问题
I'm using node-cron module for scheduling tasks in Node.js application. I also want run the application in several processes using core cluster module.
Running application in several processes ends up in scheduled tasks execution in each process (e.g. if task was to send an email the email would be sent multiple times).
What are the best practices/possible ways of running cron job along with cluster module? Should I create some separate process which will handle only cron job and do not accept any requests. If yes, how can I do that in a right way?
回答1:
If are using PM2,
You can use an environment variable provided by PM2 itself called NODE_APP_INSTANCE
which requires PM2 2.5 or greater.
NODE_APP_INSTANCE
environment variable can be used to determine difference between process, for example you may want to run a cronjob only on one process, you can just do this
if(process.env.NODE_APP_INSTANCE == 0) {
//schedule your cron job here since this part will be executed for only one cluster
}
,
Since two processes can never have the same number.
More Info on PM2 official doc here.
回答2:
After some research I ended up with "Distributed locks using Redis" solution. There is node module for that: node-redis-warlock.
Hope this answer will be useful for someone else.
UPDATE. Minimal sample code:
var Warlock = require('node-redis-warlock'),
redis = require('redis');
// Establish a redis client
redis = redis.createClient();
// and pass it to warlock
var warlock = new Warlock(redis);
function executeOnce (key, callback) {
warlock.lock(key, 20000, function(err, unlock){
if (err) {
// Something went wrong and we weren't able to set a lock
return;
}
if (typeof unlock === 'function') {
setTimeout(function() {
callback(unlock);
}, 1000);
}
});
}
// Executes call back only once
executeOnce('every-three-hours-lock', function(unlock) {
// Do here any stuff that should be done only once...
unlock();
});
UPDATE 2. More detailed example:
const CronJob = require('cron').CronJob;
const Warlock = require('node-redis-warlock');
const redis = require('redis').createClient();
const warlock = new Warlock(redis);
const async = require('async');
function executeOnce (key, callback) {
warlock.lock(key, 20000, function(err, unlock) {
if (err) {
// Something went wrong and we weren't able to set a lock
return;
}
if (typeof unlock === 'function') {
setTimeout(function() {
callback(unlock);
}, 1000);
}
});
}
function everyMinuteJobTasks (unlock) {
async.parallel([
sendEmailNotifications,
updateSomething,
// etc...
],
(err) => {
if (err) {
logger.error(err);
}
unlock();
});
}
let everyMinuteJob = new CronJob({
cronTime: '*/1 * * * *',
onTick: function () {
executeOnce('every-minute-lock', everyMinuteJobTasks);
},
start: true,
runOnInit: true
});
/* Actual tasks */
let sendEmailNotifications = function(done) {
// Do stuff here
// Call done() when finished or call done(err) if error occurred
}
let updateSomething = function(done) {
// Do stuff here
// Call done() when finished or call done(err) if error occurred
}
// etc...
回答3:
I actually do not like the redis approach that is also used in the cron-cluster npm plugin, because I do not want to have that redis server running on my maschine and maintain it, too.
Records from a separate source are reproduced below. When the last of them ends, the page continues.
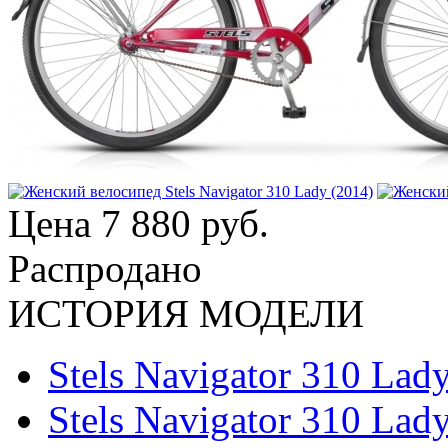
Цена
7 880 руб.
Распродано
ИСТОРИЯ МОДЕЛИ
Stels Navigator 310 Lad
Stels Navigator 310 Lad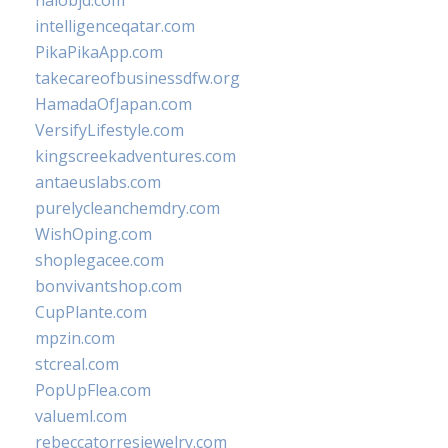
halobjd.com
intelligenceqatar.com
PikaPikaApp.com
takecareofbusinessdfw.org
HamadaOfJapan.com
VersifyLifestyle.com
kingscreekadventures.com
antaeuslabs.com
purelycleanchemdry.com
WishOping.com
shoplegacee.com
bonvivantshop.com
CupPlante.com
mpzin.com
stcreal.com
PopUpFlea.com
valueml.com
rebeccatorresjewelry.com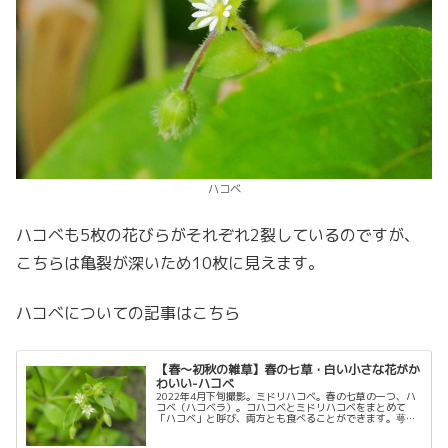
ハコベ
ハコベも5枚の花びらがそれぞれ2裂しているのですが、
こちらは亀裂が深いため10枚に見えます。
ハコベについての記事はこちら
【春～初秋の雑草】春の七草・白い小さな花がか
わいい-ハコベ
2022年4月下旬撮影。ミドリハコベ。春の七草の一つ、ハ
コベ（ハコベラ）。コハコベとミドリハコベをまとめて
「ハコベ」と呼び、両方とも食べることができます。萼の
部分が星形でとてもかわいい雑草です。2022.4.23追記写
真追加、及び大幅に加筆...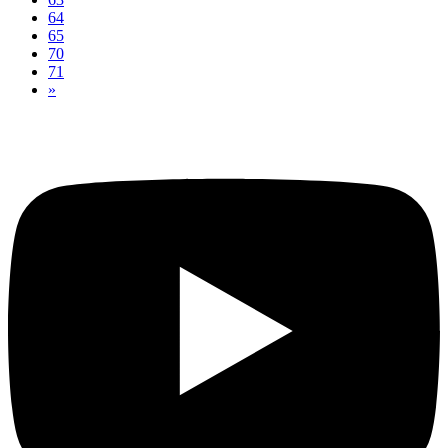
64
65
70
71
»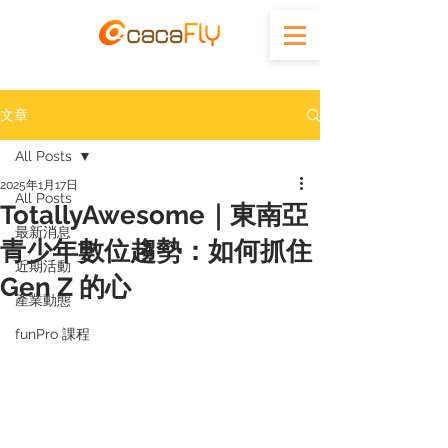
文章
All Posts
2025年1月17日
All Posts
TotallyAwesome｜東南亞
最新消息
青少年數位趨勢：如何抓住
近期活動
Gen Z 的心
產業動態
funPro 課程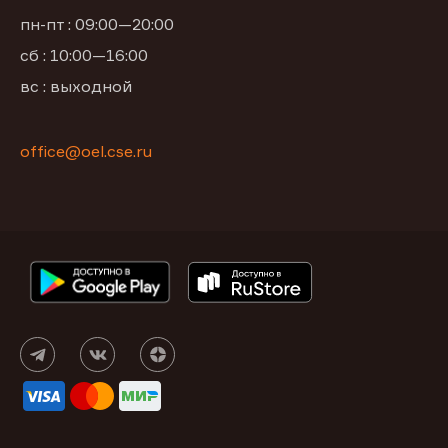
пн-пт : 09:00—20:00
сб : 10:00—16:00
вс : выходной
office@oel.cse.ru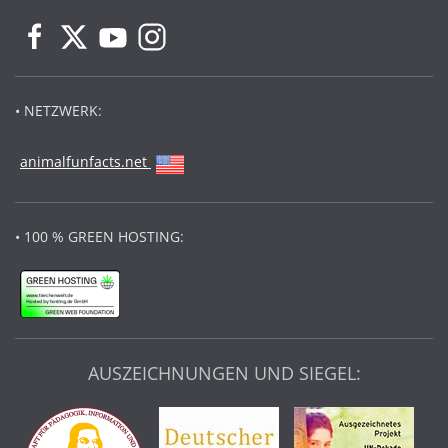
• NETZWERK:
animalfunfacts.net
• 100 % GREEN HOSTING:
AUSZEICHNUNGEN UND SIEGEL:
I would like to discuss this approach with you:
Pro: we do not need to use redis Con: cron jobs are always running on the same worker
I use the message passing only for this, if you use it for other things, you want to pass the information that
if (cluster.isMaster) {
// Count the machine's CPUs
var cpuCount = require('os').cpus().length;;
// Create a worker for each CPU
for (var i = 0; i < cpuCount; i += 1) {
cluster.fork();
}
cluster.on('fork', (worker) => {
console.log("cluster forking new worker", worker.id);
});
// have a mainWorker that does the cron jobs.
var mainWorkerId = null;
cluster.on('listening', (worker, address) => {
console.log("cluster listening new worker", worker.id);
if(null === mainWorkerId) {
console.log("Making worker " + worker.id + " to main worker");
mainWorkerId = worker.id;
worker.send({order: "startCron"});
}
});
// Listen for dying workers if the mainWorker dies, make a new mainWorker
cluster.on('exit', function (worker, code, signal) {
console.log('Worker %d died :(', worker.id);
if(worker.id === mainWorkerId) {
console.log("Main Worker is dead...");
mainWorkerId = null;
}
console.trace("I am here");
console.log(worker);
console.log(code);
console.log(signal);
cluster.fork();
});
// Code to run if we're in a worker process
} else {
// other code like setup app and stuff
var doCron = function() {
// setup cron jobs...
}
// Receive messages from the master process.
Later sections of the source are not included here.